Friday, September 28, 2007

the crucible

not the playoffs but the promise of the playoffs is, in my observation, the high test of truth for many a ballclub. baseball, it's said, is an easy game to play and a difficult game to play well; but it is also a nearly impossible game to play under pressure. so much of the game is relaxation, concentration, perseverence, attrition, acceptance -- any and all of which are quickly perverted and compromised with the admittance of even a sliver of doubt and fear. the accumulated weight of six months' sacrifice follows a september ballclub in a playoff race, a carefully hoarded treasure and intense sinking burden, the loss of which is simultaneously unthinkable and fervently hoped for. its pure emotional bulk makes every step hard. having finally made it into october, being freed of the cross, many clubs who had but a week before trudged and scraped and stumbled suddenly play with the fluidity of men reprieved from the gallows. but that is not their test. it is september, not october, is the crucible in which good teams are tested.

i'm not a big fan of modes of analysis that harp constantly on nothing but the metaphysics and psychology of the game and its players. much too much is made of it, in fact, and that in part because the real pressure is rarely on in professional baseball. six month seasons leave considerable margins for error, and the participants know it.

but the waning days of september are different, i think, when you're within a game or three of a playoff spot.

so it should perhaps be no surprise to watch as the chicago cubs try to choke away a divisional race that has been handed to them on a silver platter. being swept by the worst team in the national league in the final week leaves to the imagination only what greater horrors might be conjured in cincinnati in the next three days. but anyone who has been watching for a certain number of years should by now understand that this is how the cubs have pursued virtually every playoff spot. there's hardly room to expect otherwise. hearing about today's losing pitcher and supposed-playoff-ready-veteran-pickup steve trachsel shouting at clubhouse televisions is just the tip of the iceberg as several of these cub players are being forced to find out if they are strong or weak. not all of them are comfortable with the answer.

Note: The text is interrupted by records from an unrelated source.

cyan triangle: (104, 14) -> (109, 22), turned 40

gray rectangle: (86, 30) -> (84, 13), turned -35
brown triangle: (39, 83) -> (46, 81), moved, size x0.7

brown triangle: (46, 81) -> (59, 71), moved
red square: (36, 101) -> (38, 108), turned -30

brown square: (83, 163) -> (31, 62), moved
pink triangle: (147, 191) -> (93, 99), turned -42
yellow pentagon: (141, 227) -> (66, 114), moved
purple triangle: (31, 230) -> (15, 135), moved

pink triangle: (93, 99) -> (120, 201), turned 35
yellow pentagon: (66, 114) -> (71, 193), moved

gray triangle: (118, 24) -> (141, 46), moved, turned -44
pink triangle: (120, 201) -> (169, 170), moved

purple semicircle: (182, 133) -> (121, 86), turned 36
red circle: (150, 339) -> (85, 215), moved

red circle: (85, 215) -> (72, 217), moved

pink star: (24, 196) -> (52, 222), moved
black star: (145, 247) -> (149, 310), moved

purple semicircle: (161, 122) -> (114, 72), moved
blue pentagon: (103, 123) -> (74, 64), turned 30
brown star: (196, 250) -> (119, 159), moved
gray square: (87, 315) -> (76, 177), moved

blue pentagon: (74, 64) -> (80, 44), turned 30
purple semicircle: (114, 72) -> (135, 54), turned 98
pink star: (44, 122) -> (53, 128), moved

but it's as little a surprise to watch the young milwaukee brewers fracture under the very same weight. following on a sequence of four games in which manager ned yost -- the theoretical leader of that ballclub, mind you -- absolutely cracked, getting tossed three times in ridiculous and distracting style and doing all he could to narcissistically undermine his team's position, the brewers are as i write in the process of committing four errors in the first four innings, putting ace rookie starter yovani gallardo behind the eight-ball. prince fielder, in the biggest at-bat of his career to date, just grounded out meekly to end the home half of the fifth with the bases loaded, his team trailing 5-2. they are twelve outs through an excellent bullpen from facing the reality that the cubs left the door wide open and they, blinded by pressure, could not even find the doorknob. september is indeed the crucible.

and it isn't over. 1060w gurus ccd and vehere agree with me on a lot of things, which is one of the consequences of spending a lot of time boozing together over many years. one of those many things is that carlos zambrano is generally not a good pressure pitcher. he put in his worst month of the season in september of 2003, and was generally shelled in three postseason starts that fateful autumn. down to the awful wire in 2004, he pitched well until faced with true crisis on october 2 (though that collapse can hardly be hung on him). "volatile" doesn't quite do justice to the man at work, and the quiet desperation that almost certainly set in on the flight to cincinnati is little less than an open-channel amplifier buzzing in his agitated ear from now until gametime. much of how he performs tomorrow will be a function of how he deals with the sublime admixture of energy and panic that supercharges these kinds of games.

i've personally rarely found a kind word to say about zambrano's manner and the state of arrested development from which it springs. indeed, i think he's almost ideally suited to disappoint under such circumstances; the only thing that would likely be worse would be playing at home in front of wrigley's rowdies. but i'd desperately like to see him teach me a little something about his capacity to handle the electricity of september, and finally get the cubs a leg up and out of this crucible with something to play for.